The Mountain View Cemetery was to occupy 200 acres in the hills above Oakland. In preparing a design sans Vaux, Olmsted worked with a hired draftsman. As with Central Park, he showed an unusual sensitivity to the unique requirements of the site. He came up with a variety of thoughtful cemetery-design touches. Many of the people who would be buried in the cemetery were Chinese immigrants. So Olmsted’s plan included a “receiving tomb” to hold bodies temporarily until they could be returned to China, as was then the practice. There was also a preponderance of single men in California’s highly transient population, as Olmsted had noted. So his plan included an unusual number of single plots.

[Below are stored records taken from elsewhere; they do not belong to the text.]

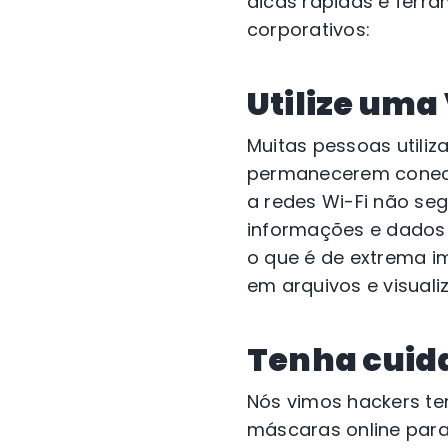
dicas rápidas e ferr
corporativos:
Utilize uma
Muitas pessoas utiliz
permanecerem conecta
a redes Wi-Fi não se
informações e dados p
o que é de extrema i
em arquivos e visuali
Tenha cuid
Nós vimos hackers te
máscaras online para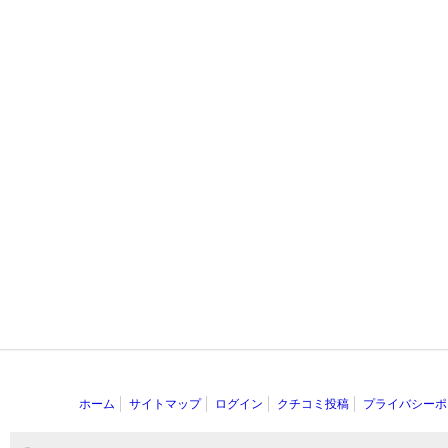
ホーム
サイトマップ
ログイン
クチコミ投稿
プライバシーポ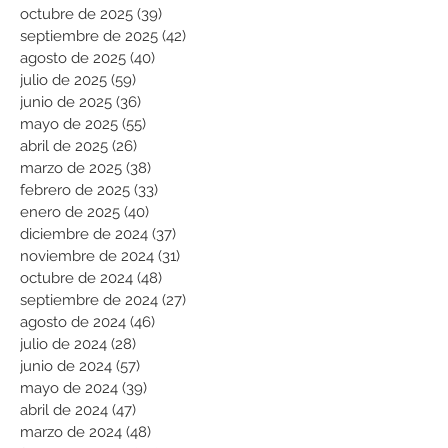
octubre de 2025
(39)
39 entradas
septiembre de 2025
(42)
42 entradas
agosto de 2025
(40)
40 entradas
julio de 2025
(59)
59 entradas
junio de 2025
(36)
36 entradas
mayo de 2025
(55)
55 entradas
abril de 2025
(26)
26 entradas
marzo de 2025
(38)
38 entradas
febrero de 2025
(33)
33 entradas
enero de 2025
(40)
40 entradas
diciembre de 2024
(37)
37 entradas
noviembre de 2024
(31)
31 entradas
octubre de 2024
(48)
48 entradas
septiembre de 2024
(27)
27 entradas
agosto de 2024
(46)
46 entradas
julio de 2024
(28)
28 entradas
junio de 2024
(57)
57 entradas
mayo de 2024
(39)
39 entradas
abril de 2024
(47)
47 entradas
marzo de 2024
(48)
48 entradas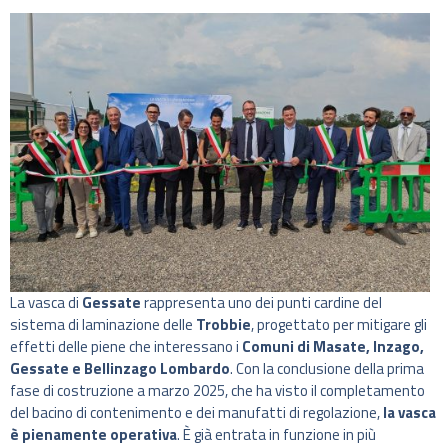
La vasca di
Gessate
rappresenta uno dei punti cardine del
sistema di laminazione delle
Trobbie
, progettato per mitigare gli
effetti delle piene che interessano i
Comuni di Masate, Inzago,
Gessate e Bellinzago Lombardo
. Con la conclusione della prima
fase di costruzione a marzo 2025, che ha visto il completamento
del bacino di contenimento e dei manufatti di regolazione,
la vasca
è pienamente operativa
. È già entrata in funzione in più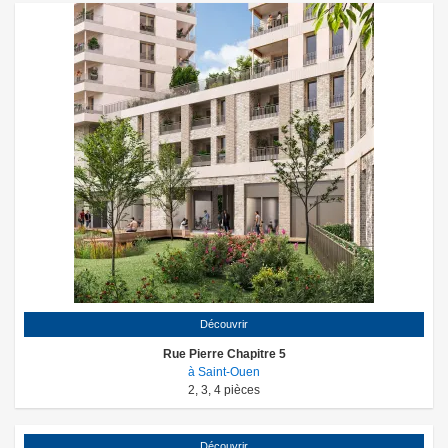
Découvrir
Rue Pierre Chapitre 5
à Saint-Ouen
2
,
3
,
4
pièces
Découvrir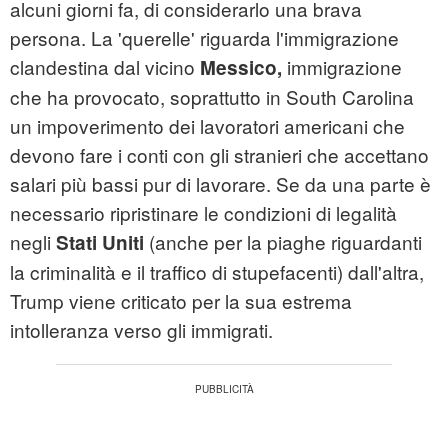
alcuni giorni fa, di considerarlo una brava
persona. La 'querelle' riguarda l'immigrazione
clandestina dal vicino
immigrazione
Messico,
che ha provocato, soprattutto in South Carolina
un impoverimento dei lavoratori americani che
devono fare i conti con gli stranieri che accettano
salari più bassi pur di lavorare. Se da una parte è
necessario ripristinare le condizioni di legalità
negli
(anche per la piaghe riguardanti
Stati Uniti
la criminalità e il traffico di stupefacenti) dall'altra,
Trump viene criticato per la sua estrema
intolleranza verso gli immigrati.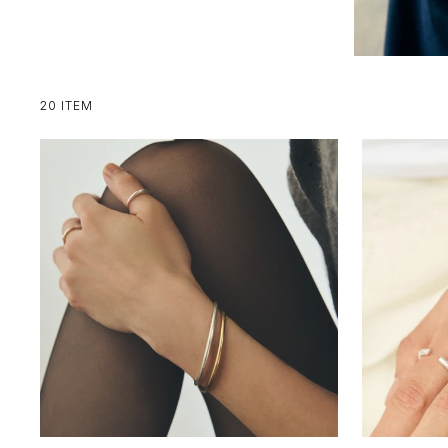
20 ITEM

The land set aside for the cemetery was a bowl consisting of a flat, dusty floor surrounded by steep barren hillsides. When it came to plantings, this was quite a challenge. A stately canopy of elms was simply not going to be possible. Here again, Olmsted proved extremely imaginative, suggesting a tree – the cypress – that he believed would thrive on the grounds while striking the perfect note of reverence:

Being an evergreen, and seeming more than any other tree to point toward heaven, it has always been regarded as typical of immortality. For this and other reasons, it was considered by the Persians and Hebrews of old, as it is by the Turks and Oriental Christians of the present day, more appropriate than any other tree for planting about graves. Thuchydides mentions that the ashes of the Greeks who died for their country were preserved in Cypress; and Horace speaks of the custom among the Romans of dressing the bodies of the dead with Cypress before placing them in the tomb. It is the gopher-wood of Scripture, of which, according to the tradition of the Hebrews, the Ark was made; and it constituted the “exalted grove” of Mount Sion, spoken of in Ecclesiastes. Here, then, is a tree which seems peculiarly fitted by its associations, as well as its natural character, for your purposes.

Olmstead’s plan greatly pleased his client; he received a much-needed $1,000. He also chased several other landscape architecture projects, but with far less success.

Martin’s book also raises an interesting connection between Mountain View Cemetery and Golden Gate Park. One of the people buried in the cemetery is Henry Coon, who was Mayor of San Francisco at the time. Martin writes:
Another possible landscape job came from Henry Coon, mayor of San Francisco. He met with Olmsted, and the pair walked over a desolate, wind-whipped section of land. Apparently, there was some desire to create a park here. But the city commissioners and other interested parties were intent on a reprise of Central Park in San Francisco. Olmsted argued for a park more appropriate to the city’s climate and topography. Mayor Coon asked Olmsted to draft a proposal.